The objectives of the proposed research are to determine if: (a) subjective incompetence is directly correlated with functional impairment and predicts functional impairment; (b) subjective incompetence is a necessary component of demoralization; and (c) depression and subjective incompetence are separate components of demoralization. Cross-national and cross-cultural differences in the pattern of results will be examined and interpreted.


Due to lack of measures of subjective incompetence, while demoralization has been documented in cancer patients, the relevance of subjective incompetence to this patient population has not yet been demonstrated.
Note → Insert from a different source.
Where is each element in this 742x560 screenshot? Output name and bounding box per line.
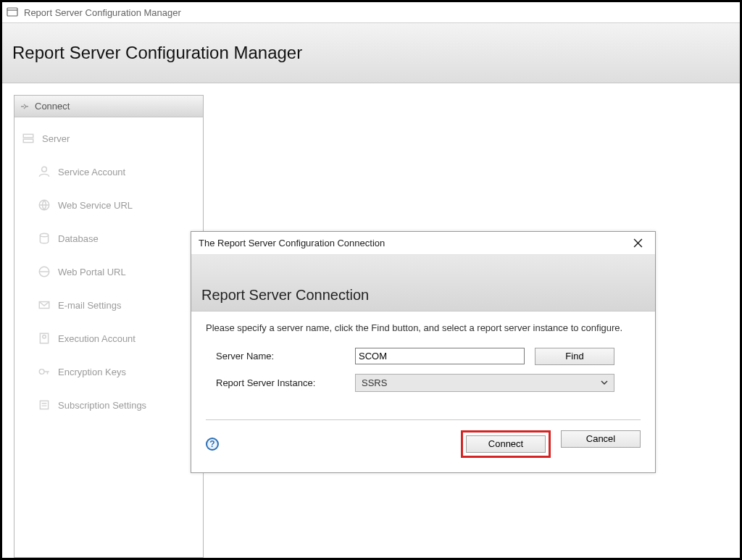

Two scales for subjective incompetence have recently been developed by Dr. de Figueiredo and his colleagues and shown to have reliability and validity, thus opening up the possibility for studying the relationship of distress and subjective incompetence to perceived stress and social support [15]. The now-funded WPA-TPS study will be using those two subjective incompetence scales as well as other measures such as the demoralization criteria that are part of the Diagnostic Criteria for Psychosomatic Research (DCPR) [16], the demoralization scales developed by Bruce Dohrenwend [17] and David Kissane [18], and scales to measure perceived stress, level of social support, resilience, and quality of life. The Karnofsky performance status criteria and index will be used to measure functional impairment [19].

It is anticipated that this project will be carried out from March, 2010 tihrough July, 2011. Reports on the methods and results of this study will be submitted for publication in professional journals and presented at cultural psychiatry conference in 2011 and 2012.